Induced Metric Help: Troubleshooting Extrinsic Curvature (12)

[thatboi]

I am having trouble calculating the extrinsic curvature (12) in the following paper: https://arxiv.org/pdf/gr-qc/0310107.pdf
Specifically, I am unsure of what term to plug in for the induced metric h_{ab} in (8). If I am calculating the \sigma term in (12) is h_{ab} all of (4)?
Also I would like assistance in knowing what the {m(a)/a}' term means in (11) because I cannot get (13) either...

 

[Ambitwistor]

Hello,

Thank you for reaching out for help with your calculations. I understand your confusion with the terms in the paper. Let me try to explain them to you.

Firstly, in order to calculate the extrinsic curvature (12), you need to use the induced metric h_{ab} in (8). This metric represents the geometry of a 3-dimensional hypersurface embedded in a 4-dimensional spacetime. In this case, h_{ab} is the metric of the hypersurface defined by the coordinates (x,y,z) in (4). So, you can plug in the values of (4) for h_{ab}.

Moving on to the \sigma term in (12), it is defined as the trace of the extrinsic curvature. In other words, it is the sum of the diagonal elements of the extrinsic curvature tensor.

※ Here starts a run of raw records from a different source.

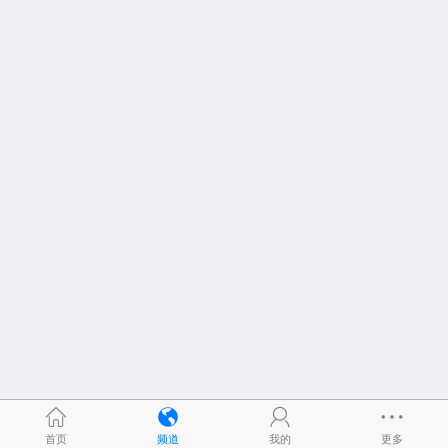
首页
频道
我的
更多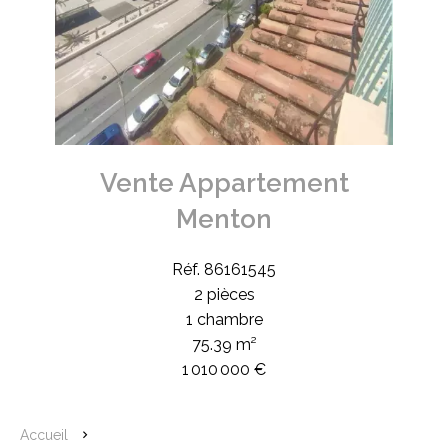
Vente Appartement
Menton
Réf. 86161545
2 pièces
1 chambre
75.39 m²
1 010 000 €
Accueil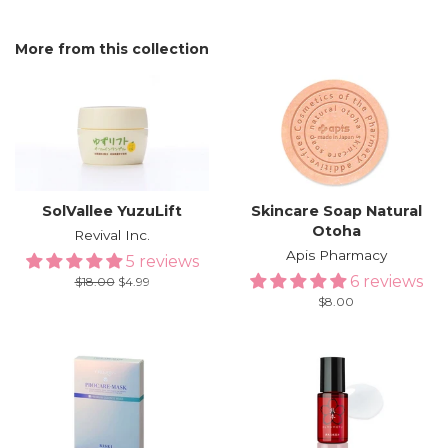
More from this collection
SolVallee YuzuLift
Skincare Soap Natural
Otoha
Revival Inc.
Apis Pharmacy
5 reviews
6 reviews
Regular
$18.00
Sale
$4.99
price
price
Regular
$8.00
price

So, once you have calculated the extrinsic curvature using (12), you can simply take the trace of the tensor to get the \sigma term.

Now, for the {m(a)/a}' term in (11), it represents the derivative of the mass function m(a) with respect to the scale factor a. This term is used to calculate (13), which is the time derivative of the extrinsic curvature. In order to understand this term better, I would suggest referring to the definitions and equations in the paper "On the mass function and the extrinsic curvature in general relativity" by B. Dittrich.

I hope this helps clarify your doubts. Please let me know if you need further assistance with your calculations. Best of luck with your research!